After Ninoy left his plane, he was met by three soldiers and steered down a service stairway. There, he was shot in the back of the head. A man in mechanic's clothes, later identified as a member of a anti-Communist paramilitary group called the “Monkees”, died in a hail of bullets at Ninoy's side. The man was blamed for Ninoy's murder (l. 10620). The parody of trials and blue-ribbon panels which followed, convened under a cloud of vague public and private threats by Marcos, did nothing to clarify the identity of the actual murderers.

Ninoy's uncleaned body was displayed in a Manila church in the tropical heat. Ninoy's mother said: “I want people to see what they did to my son” (l. 10672). Women fainted after paying their respects. His funeral was performed by Cardinal Sin and featured an eleven-hour procession of more than a million people (l. 10682). US Ambassador Michael Armacost was “one of the few foreign diplomats to attend the funeral” (l. 10733). Ninoy became the subject of many sermons and vigorous public displays of devotion. Yellow was adopted as the color of the movement.

The ensuing instability caused capital to flee the country, which caused a devaluation in the peso, which caused higher prices, which caused more unrest. “In October 1983, foreign debt had reached nearly $25 billion, up $6 billion over the previous month. Investigating, the bankers found that Marcos had doctored the ledgers to show reserves of $1 billion more than he actually had – and that his regime was nearly bankrupt” (l. 10713). Meanwhile, the US Embassy was reporting an increase in Communist insurgent activity and support (l. 10721). Still, the predictable assortment of American political figures could not bring themselves to change their minds about Marcos, although Reagan was convinced to abandon a scheduled November 1983 stopover in Manila due to security concerns.

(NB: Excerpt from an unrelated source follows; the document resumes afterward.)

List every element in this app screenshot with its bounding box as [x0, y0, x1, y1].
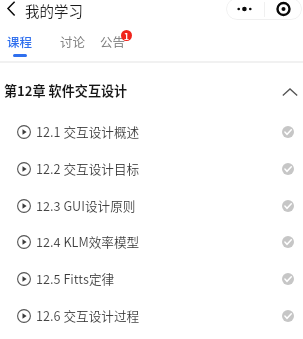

Marcos's ceaseless venality eventually chipped away at his Washington support, starting with Secretary of State Schultz, Admiral William J. Crowe (Chairman of the Joint Chiefs of Staff), and Republican Senators Richard Lugar of Indiana and Paul Laxalt of Nevada (l. 10785).

On 3 November 1985, Marcos, in an interview with George Will on David Brinkley's Sunday morning television show, “said that he would hold an election 'perhaps in three months or less.' American congressmen and the news media, he added lavishly, were 'all invited to come' ” (l. 10802). His US TV announcement was how Filipinos learned of Marcos's intention.

In his Honolulu exile in 1987, Marcos told Karnow that calling the election was the “biggest mistake” he had ever made. He blamed dark forces in the US government and press but did not acknowledge Cory Aquino's role in his downfall (l. 10812).

A quotation from the chapter worth remembering:

“A policy is the blackmail levied on the fool by the unforeseen.” -- Rudyard Kipling (l. 10634)

Thursday, March 29, 2012

l. 10255 -- "This is what power is all about."

This section is about Ferdinand Marcos's rise to power. Marcos declared martial law on 22 September 1972, near the end of his second term as elected leader of the Philippines. He was constitutionally prohibited from running for a third term (l. 9385). Marcos chose to interpret a deliberately vaguely-worded letter, drafted by the US Ambassador, as instructions concerning the circumstances under which the US would find martial law acceptable. At the time, there was speculation that Nixon personally had given Marcos permission to proceed, but there is no evidence to support this claim (l. 9478).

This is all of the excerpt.